# Logan



## Alex_Combs (Mar 20, 2013)

Has the water been raised up yet?


----------



## excalman (May 24, 2013)

No, was there tuesday lake still down 3-4 feet.


----------



## Alex_Combs (Mar 20, 2013)

Has anyone been up there since Tuesday?


----------



## B.Nutter (Oct 6, 2013)

Drove by yesterday. Still down way down. Some areas in the shallow flats are still dry.


----------



## Alex_Combs (Mar 20, 2013)

That's unfortunate. I was planning to go there tomorrow because last weekend the folks at the bait house said that the water was on its way up. So I thought a week would be enough time but I guess not.


----------



## TheCream (Mar 19, 2009)

Alex_Combs said:


> That's unfortunate. I was planning to go there tomorrow because last weekend the folks at the bait house said that the water was on its way up. So I thought a week would be enough time but I guess not.


If the level is dependent on rain fall, my guess is it will take a lot of rain to raise the lake 3-4'. Is there any kind of flowing water that goes into Lake Logan besides runoff?


----------



## Alex_Combs (Mar 20, 2013)

TheCream said:


> If the level is dependent on rain fall, my guess is it will take a lot of rain to raise the lake 3-4'. Is there any kind of flowing water that goes into Lake Logan besides runoff?


Well they lower the lake down every winter for weed control so I imagine they would have some way to raise it back up. But if not, the shallow end of the lake will take a awhile to get back to fish able.


----------



## TheCream (Mar 19, 2009)

Alex_Combs said:


> Well they lower the lake down every winter for weed control so I imagine they would have some way to raise it back up. But if not, the shallow end of the lake will take a awhile to get back to fish able.

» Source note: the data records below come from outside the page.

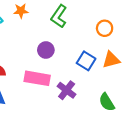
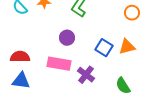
orange circle: (105, 28) -> (132, 13), moved

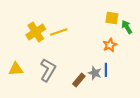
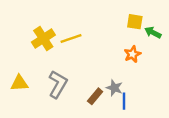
green arrow: (127, 27) -> (153, 33), turned -32
blue line: (106, 70) -> (124, 101), moved

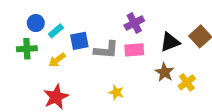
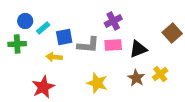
black triangle: (170, 42) -> (138, 49), moved
yellow arrow: (57, 60) -> (54, 57), moved, turned 42
brown star: (164, 72) -> (136, 78), moved
yellow star: (116, 92) -> (97, 83), size x1.5

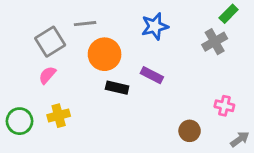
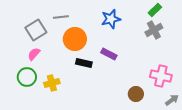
green rectangle: (229, 14) -> (155, 10), moved
pink cross: (224, 106) -> (161, 76), size x1.5
yellow cross: (59, 116) -> (52, 83), moved
green circle: (20, 121) -> (27, 77), moved

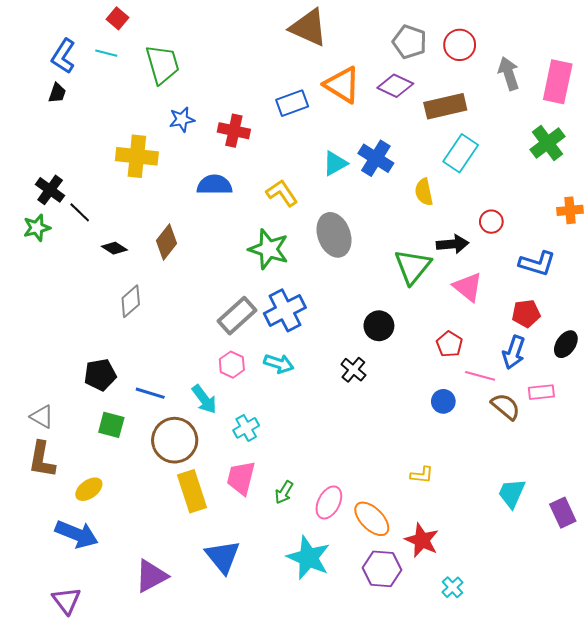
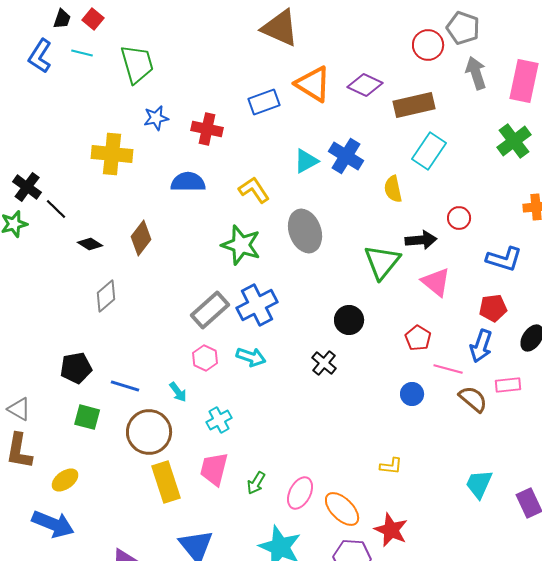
gray pentagon: (410, 42) -> (463, 28), moved
black trapezoid: (57, 93) -> (62, 19), moved
cyan arrow: (204, 399) -> (178, 392), size x0.7

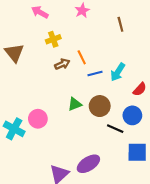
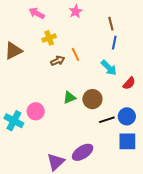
brown triangle: (14, 53) -> (13, 51), turned 42
cyan arrow: (118, 72) -> (109, 68), turned -78
blue line: (95, 73) -> (114, 43), moved, turned -64
blue circle: (132, 115) -> (127, 116), moved
black line: (115, 129) -> (107, 120), turned -42

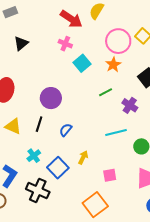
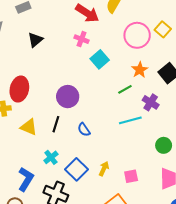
orange star: (113, 65) -> (140, 70), moved
blue semicircle: (66, 130) -> (84, 130), turned -72
cyan line: (116, 133) -> (130, 120), moved
yellow arrow: (83, 157) -> (104, 169), moved

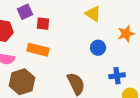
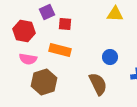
yellow triangle: (93, 14) -> (115, 14), turned -30
blue circle: (98, 48) -> (110, 57), moved

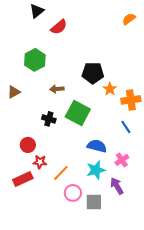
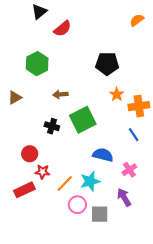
black pentagon: (93, 73) -> (107, 64), moved
green square: (78, 113) -> (83, 120), turned 35
cyan star: (96, 170) -> (90, 181), moved

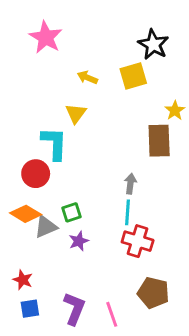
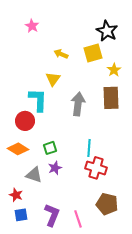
pink star: (46, 37) -> (32, 26), size x0.6
yellow star: (175, 110) -> (114, 70), moved
gray arrow: (130, 184) -> (78, 104), moved, size x1.6
gray triangle: (46, 227) -> (34, 175), moved, turned 42

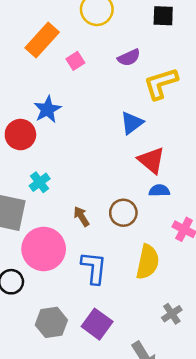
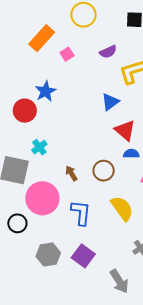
yellow semicircle: (148, 262) -> (122, 208), turned -48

I know, but it's a lot easier to open the valve and let water go than get water back in if there's no flowing water steadily coming in.


----------



## B.Nutter (Oct 6, 2013)

The Lake is fed by a small stream. However when I stopped down by the dam the water is still flowing through the gate valve. Not sure when they plan to close it. According to the ODNR draw down schedule they should have started raising it by now but they haven't.


----------



## B.Nutter (Oct 6, 2013)

I will keep you updated. I drive by the lake nearly every day on my way home from work just to see whats going on. I have been putting a few crappie in the cooler down at the dam and landed a 26" 7lb Saugeye down there about three weeks ago.


----------



## Alex_Combs (Mar 20, 2013)

B.Nutter said:


> I will keep you updated. I drive by the lake nearly every day on my way home from work just to see whats going on. I have been putting a few crappie in the cooler down at the dam and landed a 26" 7lb Saugeye down there about three weeks ago.


I appreciate it! I go to school at Hocking College and Logan is my favorite place to fish around here, so I'm needing that place to fill up!


----------



## B.Nutter (Oct 6, 2013)

Drove by on my way home. Good news they have started raising the lake. However think it will be another week before the shallow flats are fishable. FYI ODNR will be releasing 3000 rainbow trout at Dow Lake in Athens tomorrow if you need a fishing fix.

Sent from my SPH-L710 using Ohub Campfire mobile app


----------



## JignPig Guide (Aug 3, 2007)

Check out this picture my friend Kirk Hewitt took at Lake Logan Friday/yesterday.


----------



## kparrott154 (Mar 26, 2007)

JignPig Guide said:


> Check out this picture Kirk Hewitt took at Lake Logan Friday/yesterday.


That's awesome

Sent from my HTC One mini using Ohub Campfire mobile app


----------



## Certified106 (Mar 17, 2014)

Really cool picture!


----------